También cuentan con una transmisión que, normalmente, impulsa el vehículo a través del eje trasero, pero que permite engranar el delantero cuando la situación lo requiere. Este engranaje se realiza mediante una caja tránsfer o reductora que aumenta la fuerza de la transmisión a bajas velocidades, consiguiendo así un mahor empuje.

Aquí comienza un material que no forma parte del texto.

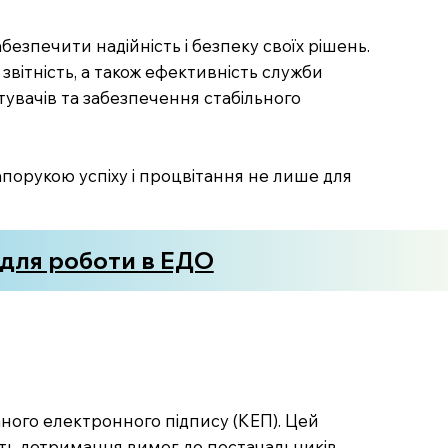
безпечити надійність і безпеку своїх рішень.
звітність, а також ефективність служби
тувачів та забезпечення стабільного
апорукою успіху і процвітання не лише для
 для роботи в ЕДО
аного електронного підпису (КЕП). Цей
ість дотримання вимог до постачальників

Este sistema también se puede encontarr en algunos vehículos que no son 4x4 puros, como por ejemplo en algunos modelos de la marca Subaru.

Aunque en la actualidad la electrónica se encarga en muchas ocasiones de activar este mecanismo, lo normal en un 4X4 de verdad es que para activar la caja transfer contemos con una palanca situada junto al cambio de marchas o mediante un comando electrico o llave..

Tampoco todos los 4X4 son iguales. Como mínimo podemos clasificarlos en todoterrenos cerrados, como el Toyota Land Cruiser, Mitsubishi Montero, Nissan Patro, Nissan Pathfinder, Jeep Wrangler o el desaparecido Land Rover Defender, y cerrados, tipo camioneta o pick-up, como los recién presentados Nissan NP300 Navara, Mitsubishi L200, Ford Ranger, Toyota Hilux o Volkswagen Amarok. También existen furgones y camiones ligeros con sistemas de impulsión parecidos, que a su vez cuentan con suspensiones sobreelevadas y pensados sobre todo para su utilización en obras y zonas de campo.

En el caso de los SUV, basan su estructura en una carrocería monocasco o autoportante (que también aplica el Montero de Mitsubishi convenientemente reforzada), como si fuese la de un coche de calle. Esto permite un peso menor, además de mayor capacidad de flexión y torsión, lo que los convierte en productos más fáciles de conducir en carretera, habitual punto débil de los 4x4 originales que frenan peor y son más aparatosos en curvas y virajes, además de tener numerosas inercias tanto al tomar curvas como al realizar frenadas.

El pero de los SUV es que su capacidad campera es inferior. Algo que en principio jno tiene por qué ser un problema, ya que la mayoría de sus propietarios en muy contadas ocasiones los van a utilizar para recorridos «campestres» con grandes dificultades en los que sea necesaria un agarre extra.

Los hay de tracción total y de tracción a un solo eje (normalmente delantera). Los de tracción a las cuatro ruedas, 4x4, 4WD o AWD, suelen basar la tracción integral en un mecanismo que engrana automáticamente los dos ejes cuando uno de ellos pierde agarre. Esto permite menores desgaste y consumo en circulación ordinaria que si el vehículo fuese todo el tiempo en modo 4x4.

Con todo, muchos ofrecen una posición de bloqueo para, a baja velocidad, operar en modo de tracción total, lo que como en los todoterreno originales permite salir de ciertos apuros. Además de las estéticas evidentes o de la tracción (más o menos equiparable), unos y otros, en diferente medida, permiten circular por pistas de campo, para lo que suelen ofrecer mayor altura libre bajo el piso y adosar elementos protectores de carrocería, incluso carenando parcialmente órganos mecánicos sensibles, como el cárter (depósito del aceite de engrase mecánico) o el tanque de combustible.

Como conclusión, no son mejores unos ni otros. Simplemente cada uno se maneja mejor en el terreno para el cual fueron diseñados.